Н-да, тут те и муларды, и милорды… А для меня такое подворье – только мечта: не дают укорениться, чужаком каким-то выставляют!..
– Ну что, – спрашивает меня мама, – где же гусь-то?
– Там Гусь был. Индюка хотел взять. Гусь сказал, что Страус уехал в Лавровку, – ответил я, стараясь не улыбаться от обилия перьев и длинных шей.
В итоге вкус гусятины мне так и не удалось вспомнить, а история про самого Страуса конечно же припомнилась.
Деревенский древний «Ашан», советская «Икея»?
Вот что ещё вдруг вспомнилось, и более раннего: у Лимонхвы нашей многострадальной был раньше своего рода прототип – Валя Шипокл я , продавщица магазина. Тоже Валя, а Шапокляк, понятно, неудобно произносить. Сходство с мультперсонажем, что и говорить, наличествовало, но она была ещё совсем не «старуха», даже гораздо моложе Лимонхвы, но близорукая, вечно в очках больших и какая-то нервозная – так что когда с добытыми «из подпола» 20 копейками выпадал жребий идти покупать , нужно было быть готовым ко всему.

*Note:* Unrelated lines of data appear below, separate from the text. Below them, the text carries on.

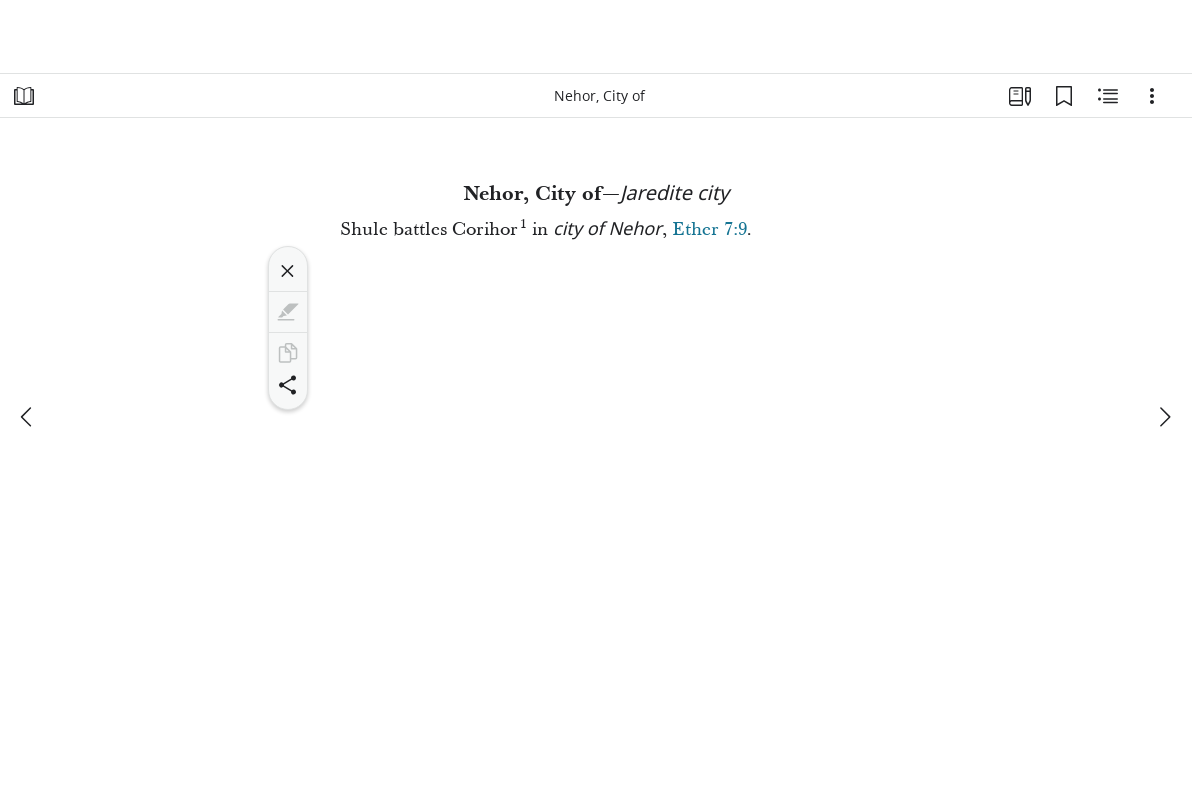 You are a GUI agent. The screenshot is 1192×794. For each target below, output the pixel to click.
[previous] (28, 417)
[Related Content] (1108, 96)
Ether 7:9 (709, 229)
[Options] (1152, 96)
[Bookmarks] (1064, 96)
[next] (1164, 417) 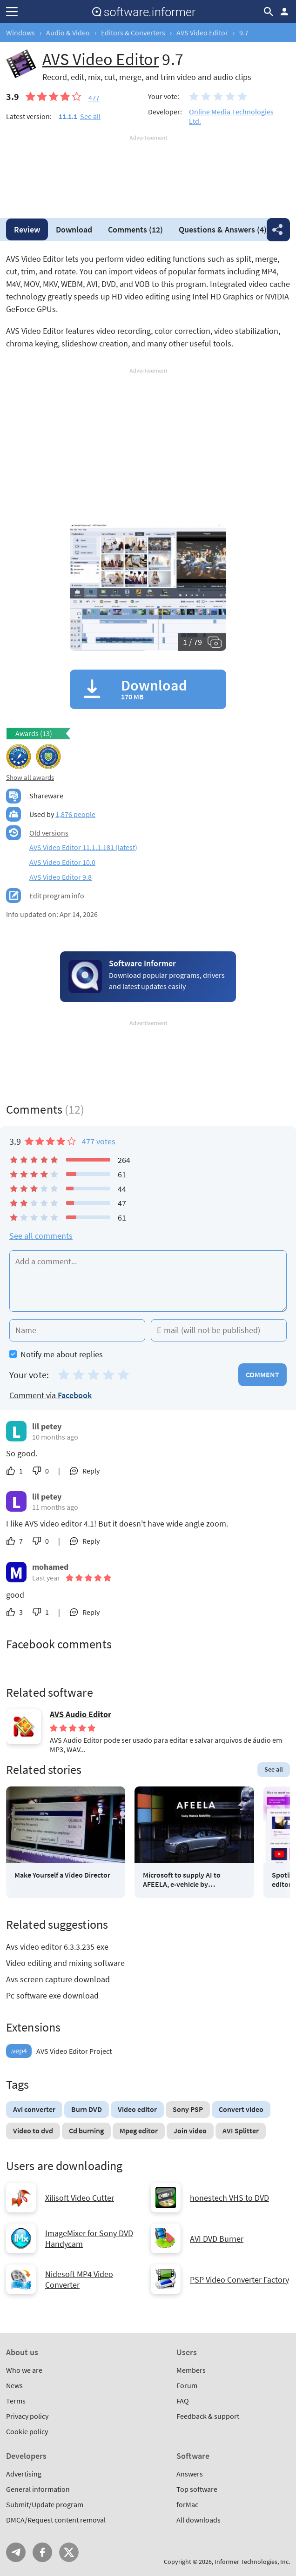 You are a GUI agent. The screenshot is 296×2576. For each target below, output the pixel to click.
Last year (46, 1577)
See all (90, 116)
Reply (91, 1470)
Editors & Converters (133, 32)
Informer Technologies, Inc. (252, 2561)
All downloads (198, 2519)
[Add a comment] (148, 1281)
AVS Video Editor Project (59, 2051)
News (14, 2385)
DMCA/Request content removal (56, 2519)
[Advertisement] (148, 170)
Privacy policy (27, 2416)
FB (42, 2552)
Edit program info (56, 895)
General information (38, 2489)
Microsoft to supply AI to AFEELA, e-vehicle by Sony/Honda (182, 1879)
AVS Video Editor (202, 32)
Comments (135, 229)
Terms (16, 2400)
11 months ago (55, 1507)
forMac (187, 2504)
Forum (186, 2385)
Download (74, 229)
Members (191, 2370)
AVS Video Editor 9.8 (60, 877)
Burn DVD (86, 2109)
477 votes (98, 1141)
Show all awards (30, 777)
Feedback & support (207, 2416)
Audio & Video (68, 32)
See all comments (41, 1235)
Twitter (69, 2552)
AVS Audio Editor (80, 1714)
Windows (20, 32)
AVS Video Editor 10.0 (62, 862)
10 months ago (55, 1436)
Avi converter (34, 2109)
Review (27, 229)
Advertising (23, 2473)
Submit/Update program (44, 2504)
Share (278, 229)
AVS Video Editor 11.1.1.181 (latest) (83, 847)
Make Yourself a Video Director (62, 1875)
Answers (223, 229)
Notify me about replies (56, 1354)
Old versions (48, 832)
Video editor (137, 2109)
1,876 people (75, 814)
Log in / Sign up (284, 11)
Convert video (241, 2109)
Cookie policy (27, 2431)
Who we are (24, 2370)
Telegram (16, 2552)
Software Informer (142, 963)
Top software (196, 2489)
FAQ (182, 2400) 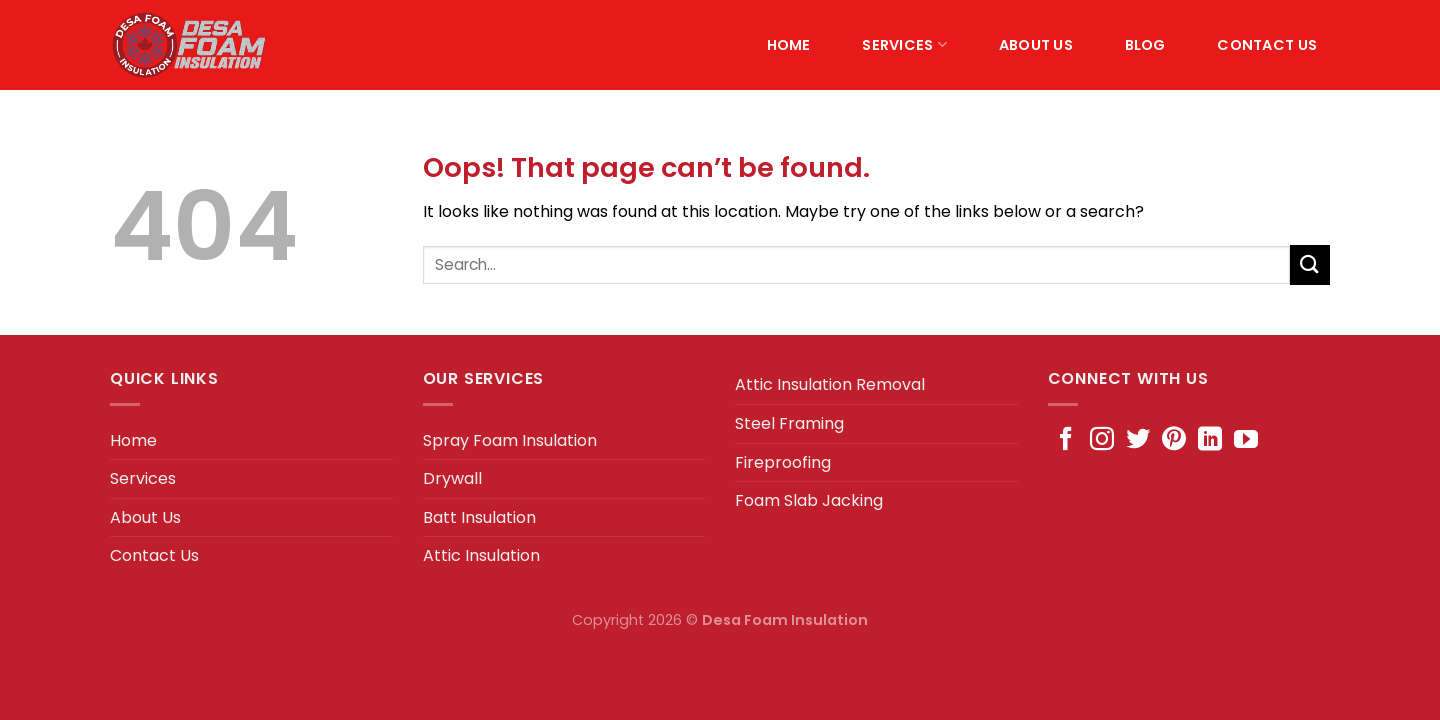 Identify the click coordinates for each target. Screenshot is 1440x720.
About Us (1036, 45)
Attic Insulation (481, 555)
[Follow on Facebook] (1066, 440)
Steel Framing (789, 423)
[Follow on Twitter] (1138, 440)
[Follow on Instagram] (1102, 440)
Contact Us (1267, 45)
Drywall (452, 478)
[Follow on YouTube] (1246, 440)
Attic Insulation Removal (830, 384)
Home (789, 45)
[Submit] (1310, 264)
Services (904, 45)
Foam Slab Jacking (809, 500)
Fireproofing (783, 462)
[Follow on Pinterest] (1174, 440)
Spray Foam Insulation (510, 440)
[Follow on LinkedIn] (1210, 440)
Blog (1145, 45)
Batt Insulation (479, 517) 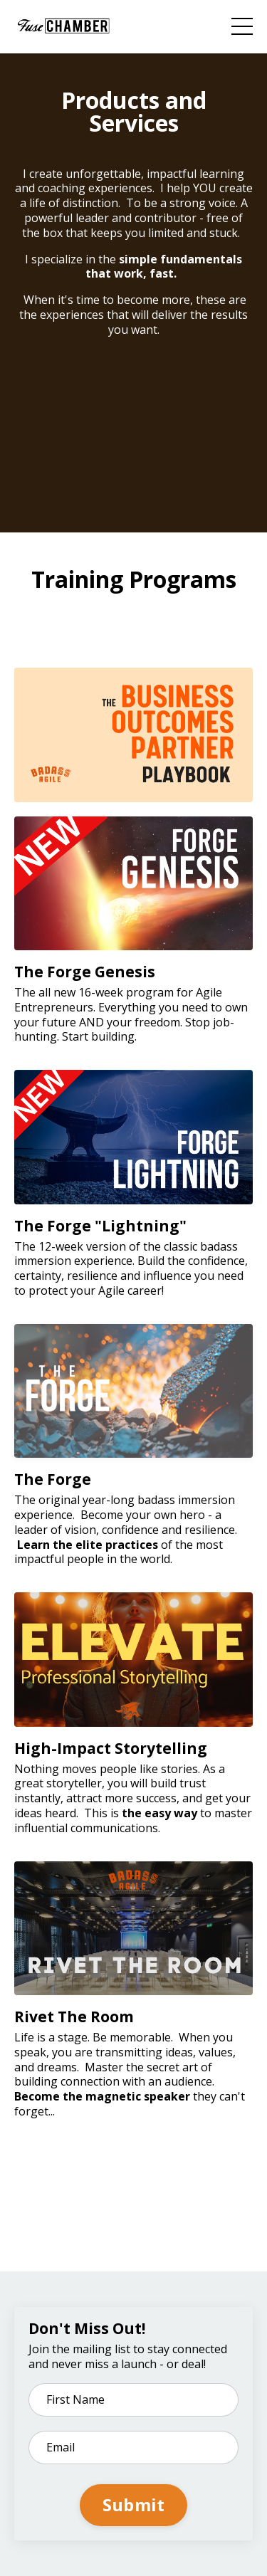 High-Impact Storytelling (110, 1748)
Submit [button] (134, 2504)
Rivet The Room (74, 2016)
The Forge (52, 1479) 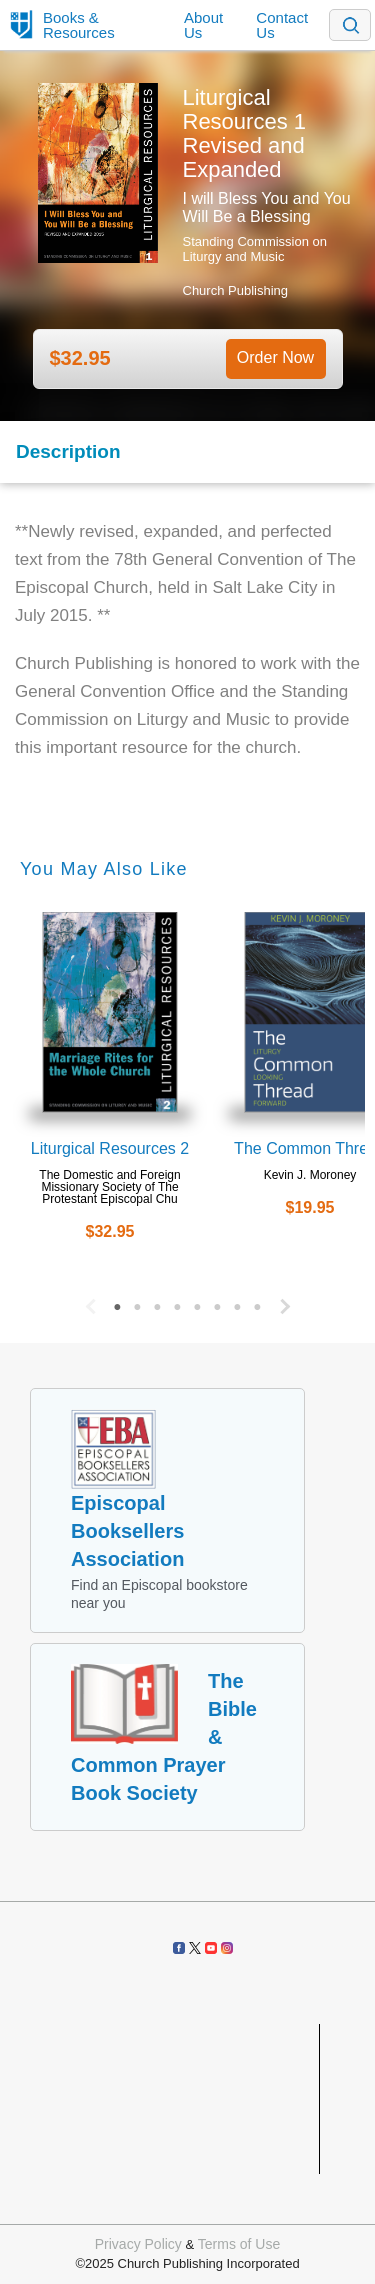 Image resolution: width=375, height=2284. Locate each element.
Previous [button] (88, 1302)
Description (68, 451)
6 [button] (218, 1302)
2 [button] (138, 1302)
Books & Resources (79, 25)
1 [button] (118, 1302)
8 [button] (258, 1302)
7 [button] (238, 1302)
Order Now (275, 357)
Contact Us (282, 25)
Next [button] (288, 1302)
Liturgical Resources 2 (110, 1148)
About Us (203, 25)
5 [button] (198, 1302)
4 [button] (178, 1302)
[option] (110, 1080)
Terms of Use (239, 2244)
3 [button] (158, 1302)
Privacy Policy (138, 2244) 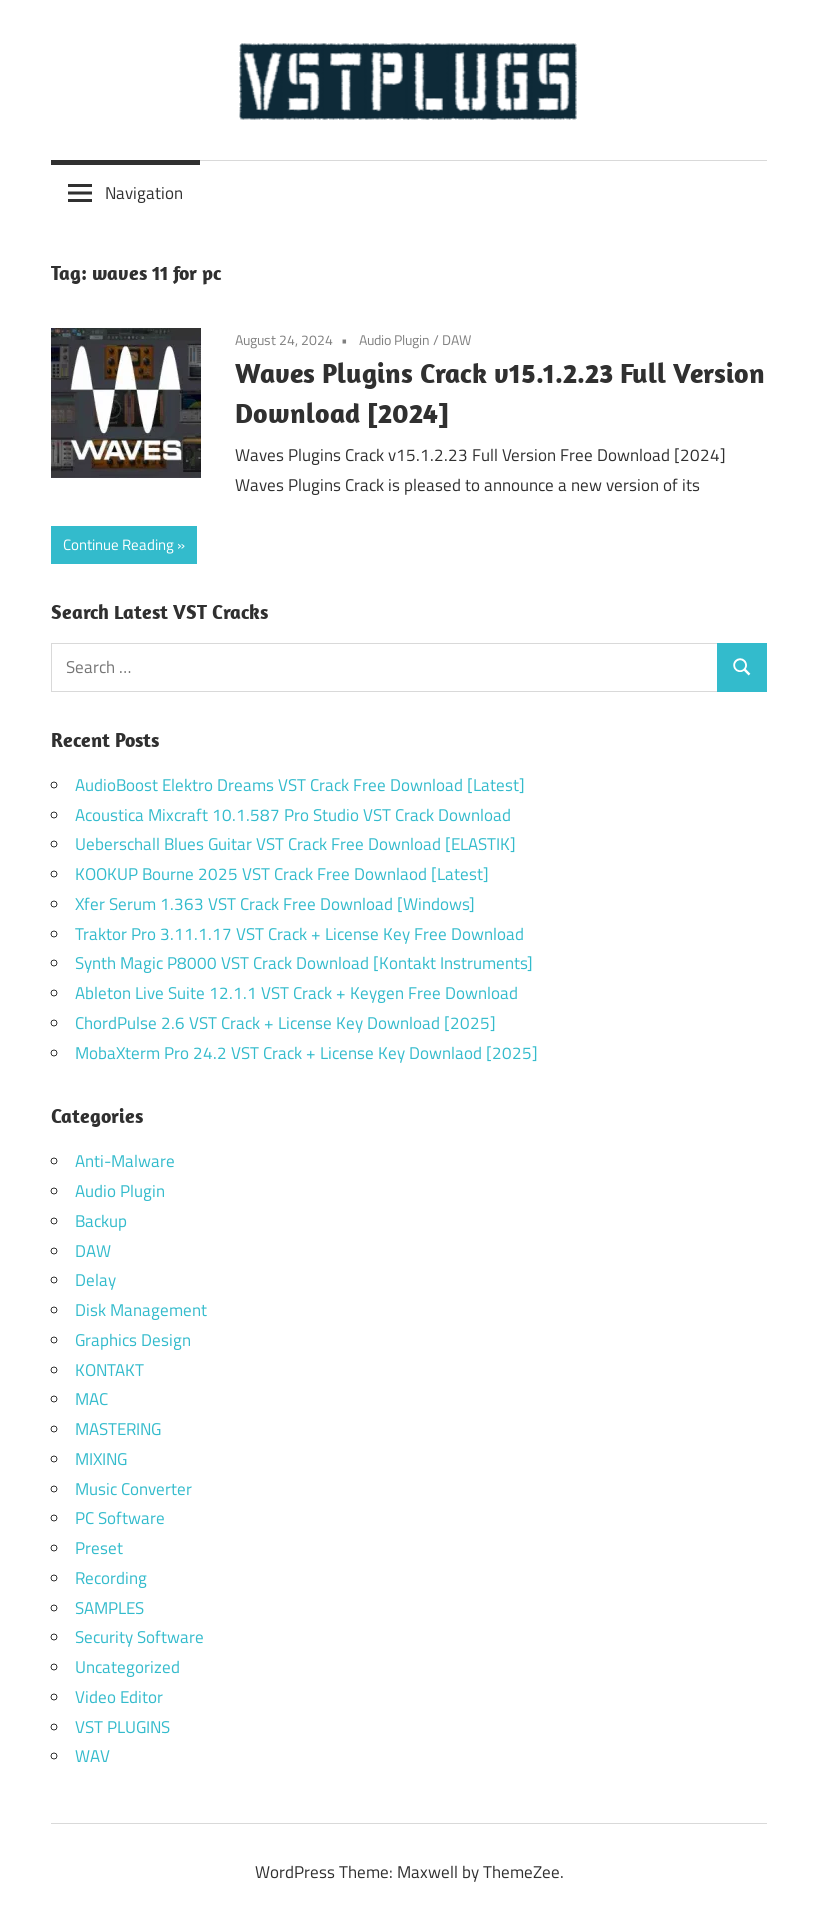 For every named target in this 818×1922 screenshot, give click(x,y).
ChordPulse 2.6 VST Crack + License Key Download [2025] (285, 1023)
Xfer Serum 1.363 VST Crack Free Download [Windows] (275, 904)
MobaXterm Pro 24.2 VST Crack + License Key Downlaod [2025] (306, 1053)
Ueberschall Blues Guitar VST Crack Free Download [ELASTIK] (295, 844)
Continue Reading (118, 544)
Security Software (139, 1637)
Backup (101, 1221)
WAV (92, 1756)
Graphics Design (133, 1340)
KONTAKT (109, 1370)
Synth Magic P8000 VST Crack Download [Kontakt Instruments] (304, 963)
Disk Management (141, 1310)
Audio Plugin (394, 339)
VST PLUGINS (122, 1727)
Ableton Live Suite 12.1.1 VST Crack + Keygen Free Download (296, 993)
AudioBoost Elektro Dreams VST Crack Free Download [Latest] (300, 785)
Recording (111, 1578)
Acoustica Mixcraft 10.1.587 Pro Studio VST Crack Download (293, 815)
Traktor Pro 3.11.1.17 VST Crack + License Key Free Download (299, 934)
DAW (456, 339)
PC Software (120, 1518)
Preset (99, 1548)
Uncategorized (127, 1667)
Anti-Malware (125, 1161)
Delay (95, 1280)
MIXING (101, 1459)
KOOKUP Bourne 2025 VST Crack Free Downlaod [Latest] (282, 874)
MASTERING (118, 1429)
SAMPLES (109, 1608)
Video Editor (119, 1697)
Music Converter (133, 1489)
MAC (91, 1399)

Запросто может не отоварить, просто отмахнувшись – «вы ещё маленькие!», «некогда тут с вами!», а то, если что-то привезли, в очереди будешь маяться среди бабок, где каждая лезет, не уступая.
«Халву привезли и конфеты помадки (или подушеки)!» – тут же сообщение передаётся сарафанным радио, тут же все, кто может оторваться «от производства», или те же пенсионеры, устремляются в магазин. «И мне возьми по килограмчику!» – тоже выход.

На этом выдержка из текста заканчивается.